Further research is still needed to fully understand how the repeat sequences cause C9orf72 aberrant splicing.
“It is most likely that there are additional cell-type-specific splicing regulators that determine the incorrect splice sites,” Guo explains. “If we can identify these regulators, they could become potential targets for manipulating and reversing these abnormal events.”
With approximately 10% of ALS cases caused by this C9orf72 mutation, Yang and Guo’s results indicate new possibilities for ALS and FTD treatment. Earlier work on therapeutic development has focused on eliminating C9orf72 repeat RNAs in order to reduce the production of toxic proteins and slow down neurodegeneration. A common drawback of current approaches, however, is that they struggle to distinguish between the harmful RNA with the repeats and the normal mRNA that encodes an important protein.

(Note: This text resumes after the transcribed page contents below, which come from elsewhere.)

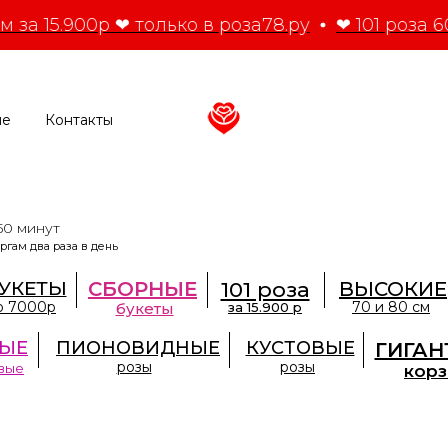
м за 15.900р ❤ только в роза78.ру
❤ 101 роза 6
ие
Контакты
50 минут
ргам два раза в день
УКЕТЫ
СБОРНЫЕ
101 роза
ВЫСОКИЕ
о 7000р
70 и 80 см
букеты
за 15.900 р
ЫЕ
ПИОНОВИДНЫЕ
КУСТОВЫЕ
ГИГАН
розы
розы
вые
кор
кт-Петербурге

The new findings point to a novel approach that targets either the misdirected splicing or the resulting aberrant RNA. As proof of principle, the researchers designed molecules that selectively bind to the aberrant splice junction, a unique sequence only present in the repeat-containing RNA. Working with their collaborators at Mayo Clinic, the researchers found that these molecules effectively reduced the harmful repeat RNAs and their protein products.
“From the therapeutic perspective, we believe that this is a broadly applicable strategy of identifying unique sequences that could allow us to design therapeutic candidates to selectively target the disease-causing RNA,” Guo explains.
But there’s another major takeaway of the study.
“We must be cautious about categorizing mutations simply according to existing gene models,” says Guo. “Because it turns out, an intron does not always stay an intron.”
Other authors of this study include Denethi Wijegunawardana, Tanina Arab, Manasi Agrawal, Jeffrey Zhou, and João D. Pereira, from Yale School of Medicine, as well as Udit Sheth, Austin Veire, and Tania Gendron from Mayo Clinic.
The research reported in this news article was supported by the National Institutes of Health (awards DP2GM132930 and R35GM152208) and Yale University. The content is solely the responsibility of the authors and does not necessarily represent the official views of the National Institutes of Health. The work was also supported by the McKnight Foundation. Junjie Guo is a New York Stem Cell Foundation−Robertson Neuroscience Investigator.